When not in the field of studies or in class I have been reading more and cooking a lot. I am learning new recipes and I find it absolutely delightful to stay home, cook, clean, etc. I think I have successfully taken on the name of "wife." :)
Even though I miss our family and friends, I am taking advantage and am enjoying the social isolation that I am experiencing here. No car to hop into and go to the mall, no obligations or appointments, no one to visit (almost no one, we have made friends with a few couples that we really like and from time to time we gather with them and enjoy that time), etc. Overall, life has really slowed down and that is exactly what I was wanting from this trip. I am enjoying my time in the Word and prayer, time of quietness and thought, and quality time with the husband.
I also have become a communication headquarter! In my entire life I have not written so many emails and Facebook messages than I have here. I love it! It's like receiving a letter in the mail and the content is so rich, personal and encouraging. I am enjoying readying and writing emails, so feel free to write me:)

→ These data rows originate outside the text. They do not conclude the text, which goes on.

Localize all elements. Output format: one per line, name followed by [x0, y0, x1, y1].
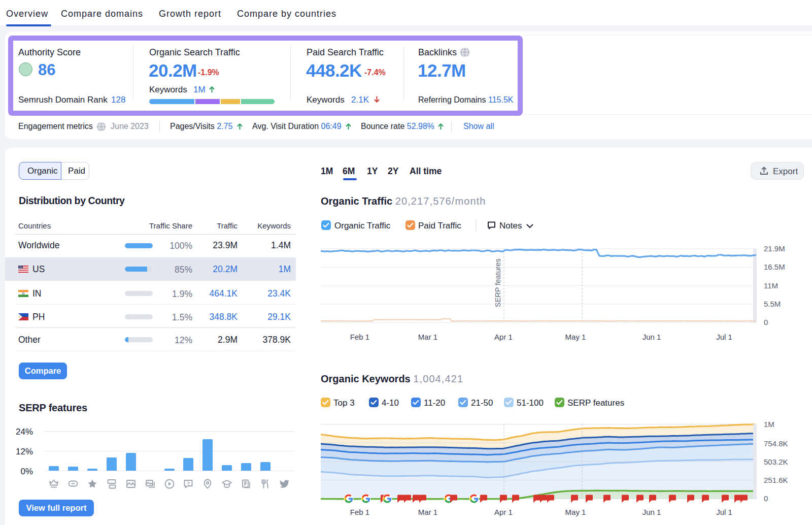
svg-text:503.2K: 503.2K — [764, 457, 788, 466]
svg-text:251.6K: 251.6K — [764, 476, 788, 484]
svg-text:May 1: May 1 — [565, 508, 586, 516]
svg-text:754.8K: 754.8K — [764, 439, 788, 448]
svg-text:Jul 1: Jul 1 — [716, 508, 732, 516]
svg-text:Apr 1: Apr 1 — [494, 508, 513, 516]
svg-text:Feb 1: Feb 1 — [350, 508, 369, 516]
svg-text:Mar 1: Mar 1 — [418, 508, 437, 516]
svg-text:1M: 1M — [764, 420, 774, 429]
svg-text:Jun 1: Jun 1 — [642, 508, 661, 516]
svg-text:0: 0 — [764, 494, 768, 503]
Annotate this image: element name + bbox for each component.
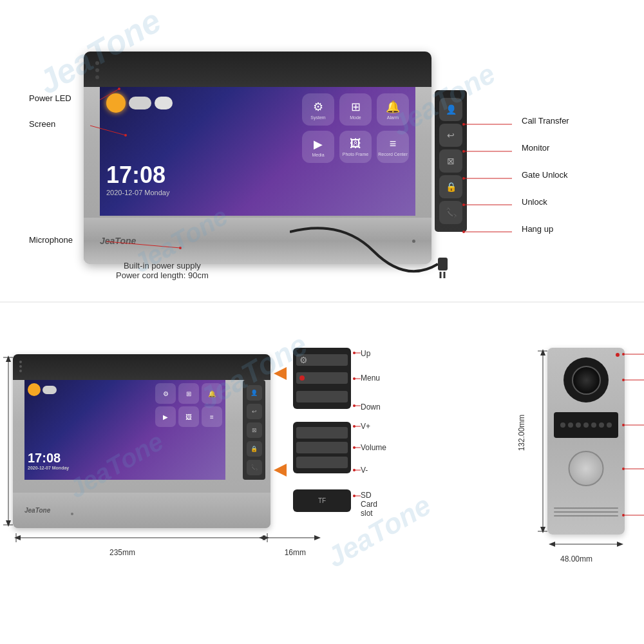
cloud-icon-2 xyxy=(155,97,173,109)
speaker-line-3 xyxy=(554,515,618,516)
outdoor-height-label: 132.00mm xyxy=(517,415,526,451)
outdoor-width-dim xyxy=(547,535,625,554)
date-value: 2020-12-07 Monday xyxy=(106,189,169,196)
bottom-section: JeaTone JeaTone JeaTone 144mm 235mm xyxy=(0,322,644,631)
outdoor-unit: 132.00mm 48.00mm xyxy=(547,348,625,535)
screen-bottom-content: 17:08 2020-12-07 Monday ⚙ ⊞ 🔔 ▶ 🖼 ≡ xyxy=(24,380,225,480)
svg-marker-31 xyxy=(314,535,321,540)
outdoor-speaker xyxy=(554,502,618,522)
side-panel-controls: ⚙ TF Up Menu Down V+ Volume V- SD Card s… xyxy=(280,348,364,515)
btn-hangup-b[interactable]: 📞 xyxy=(247,460,262,475)
divider xyxy=(0,301,644,303)
outdoor-call-button[interactable] xyxy=(569,451,604,486)
svg-marker-30 xyxy=(259,535,265,540)
camera-lens xyxy=(572,366,601,395)
record-label: Record Center xyxy=(378,152,408,156)
unlock-button[interactable]: 🔒 xyxy=(439,175,462,198)
monitor-top-bar-b xyxy=(13,354,270,380)
time-small: 17:08 2020-12-07 Monday xyxy=(28,451,69,470)
call-transfer-button[interactable]: 👤 xyxy=(439,98,462,121)
svg-rect-16 xyxy=(438,258,448,270)
app-system: ⚙ System xyxy=(302,93,334,126)
vminus-label: V- xyxy=(361,466,368,475)
app-s-media: ▶ xyxy=(155,406,176,427)
menu-label: Menu xyxy=(361,374,380,383)
gate-unlock-button[interactable]: ⊠ xyxy=(439,149,462,173)
hang-up-button[interactable]: 📞 xyxy=(439,201,462,224)
system-label: System xyxy=(310,115,325,120)
photo-label: Photo Frame xyxy=(343,152,368,156)
side-buttons-bottom: 👤 ↩ ⊠ 🔒 📞 xyxy=(243,380,265,480)
app-media: ▶ Media xyxy=(302,131,334,163)
ir-led-6 xyxy=(599,422,604,428)
monitor-bottom-bar-b: JeaTone xyxy=(13,493,270,528)
weather-small xyxy=(28,383,57,396)
ir-led-7 xyxy=(607,422,612,428)
down-label: Down xyxy=(361,402,381,412)
up-label: Up xyxy=(361,349,370,358)
led-s-2 xyxy=(19,370,22,372)
call-transfer-label: Call Transfer xyxy=(522,116,569,126)
vol-plus xyxy=(296,427,348,439)
record-icon: ≡ xyxy=(390,137,397,151)
led-dot-2 xyxy=(95,75,99,79)
svg-marker-49 xyxy=(540,349,545,355)
btn-unlock-b[interactable]: 🔒 xyxy=(247,441,262,457)
app-s-alarm: 🔔 xyxy=(202,383,222,404)
panel-mid xyxy=(296,372,348,384)
panel-up: ⚙ xyxy=(296,354,348,366)
sun-icon xyxy=(106,93,126,113)
arrow-to-panel-bottom xyxy=(274,460,293,486)
gear-icon: ⚙ xyxy=(299,355,308,365)
alarm-label: Alarm xyxy=(387,115,399,120)
speaker-line-1 xyxy=(554,507,618,509)
app-s-record: ≡ xyxy=(202,406,222,427)
weather-area xyxy=(106,93,173,116)
alarm-icon: 🔔 xyxy=(386,100,400,114)
app-record: ≡ Record Center xyxy=(377,131,409,163)
vplus-label: V+ xyxy=(361,422,370,431)
monitor-body: 17:08 2020-12-07 Monday ⚙ System ⊞ Mode xyxy=(84,52,431,264)
app-s-mode: ⊞ xyxy=(178,383,199,404)
svg-point-47 xyxy=(353,495,355,497)
app-photo: 🖼 Photo Frame xyxy=(339,131,372,163)
arrow-to-panel-top xyxy=(274,361,293,399)
height-dimension xyxy=(0,354,13,528)
tf-label: TF xyxy=(316,495,328,506)
microphone-dot xyxy=(412,240,415,243)
panel-down xyxy=(296,391,348,402)
svg-point-41 xyxy=(353,352,355,354)
app-alarm: 🔔 Alarm xyxy=(377,93,409,126)
btn-monitor-b[interactable]: ↩ xyxy=(247,404,262,419)
outdoor-height-dim xyxy=(525,348,547,535)
outdoor-camera-area xyxy=(564,357,609,402)
svg-marker-21 xyxy=(6,520,11,527)
monitor-screen-top: 17:08 2020-12-07 Monday ⚙ System ⊞ Mode xyxy=(100,87,415,216)
depth-label: 16mm xyxy=(285,548,306,557)
btn-gate-unlock-b[interactable]: ⊠ xyxy=(247,422,262,438)
svg-marker-50 xyxy=(540,527,545,533)
led-indicators xyxy=(95,61,99,79)
svg-marker-20 xyxy=(6,355,11,362)
width-dimension xyxy=(13,528,270,547)
sd-card-panel: TF xyxy=(293,489,351,512)
svg-point-45 xyxy=(353,446,355,449)
svg-point-43 xyxy=(353,404,355,407)
btn-call-transfer-b[interactable]: 👤 xyxy=(247,385,262,401)
ir-led-2 xyxy=(568,422,573,428)
volume-panel xyxy=(293,422,351,473)
ir-led-1 xyxy=(560,422,565,428)
volume-label: Volume xyxy=(361,443,386,452)
monitor-bottom-bar: JeaTone xyxy=(84,218,431,264)
led-s-0 xyxy=(19,361,22,363)
ir-led-3 xyxy=(576,422,581,428)
mode-icon: ⊞ xyxy=(351,100,361,114)
monitor-top-bar xyxy=(84,52,431,87)
outdoor-width-label: 48.00mm xyxy=(560,554,592,564)
monitor-label: Monitor xyxy=(522,143,549,153)
photo-icon: 🖼 xyxy=(350,137,361,151)
ir-led-strip xyxy=(554,412,618,438)
outdoor-mic-dot xyxy=(616,353,620,357)
unlock-label: Unlock xyxy=(522,197,547,207)
monitor-button[interactable]: ↩ xyxy=(439,124,462,147)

So friends, that is what I have been up to. I will be posting pictures and words from our trips that I mentioned above. I hope to do that by the weekend if the beautiful weather doesn't drag me outside.


Here are a few fun facts:
1. Israel doesn't have stray dogs, it has a million stray cats. In a 20 minute walk, you can successfully count at least 20 cats.
2. Police sirens sound the same as in the U.S.
3. Most everything here is Kosher, I am Koshered out for life.
4. Climate in Israel is unreal! You could go from rainy, cold 40 degrees to beautiful, sunny 70 degrees just by driving 30 minutes.
5. Tennis shoes/sneakers have become my new best friend.
6. Gap is like considered fancy-shmancy here. Waaaay more expensive than the U.S. and the clothing is of a similar style, but the items are not the same as in America.

Friday, February 10, 2012

classroom time part II

Alrighty boys and girls, ready to start class? :)
 As I have already mentioned many times, our class went on a walk on Sunday. We walked for about 11 hours and covered several thousands of years of ancient history. When you think of the ancient times, do you believe that structures dating thousands of years are still standing? Do you think that people know where each event in the Bible took place and that many physical evidences of it still stand? For example, "Everyone knows where Golgotha is, the 3 crosses still stand!," "This house right here, this is where Jesus had His last supper with the disciples," "Oh, and this, this is David's tomb, isn't it great?!" In all my naiveness, I believed such things until coming here. The truth: not every Biblical site is yet found.
To be frank, I was slightly disappointed to hear that the city of Jerusalem looks very different today comparing to Jesus' day, and the fact that no one can say 100% where Jesus' tomb is. There are plenty of Biblical events where scholars and natives still don't know where they occurred. For example, where exactly King David's tomb is (we do know that it's somewhere in the City of David). In fact, did you know that many physical remains from the ancient world are covered up by years of fill. Think about it, a war occurs and the town gets leveled (that is fill and evidence of that town), then another town gets built on the same spot, it also is destroyed, so on and so forth. Through many decades and centuries these levels of destruction get added, one on top of the other they build a story of evidences of previous life. Like a sign, these layers say, "we were here." This then is where archeology comes in and starts to open up that book of mystery. One page at a time the layers start telling us about the history, civilization, and life hundreds of years ago. Archeology in the last 40 years has peeled away the earth in order to reveal the ancient times; times of the kings, the prophets, and the Messiah.  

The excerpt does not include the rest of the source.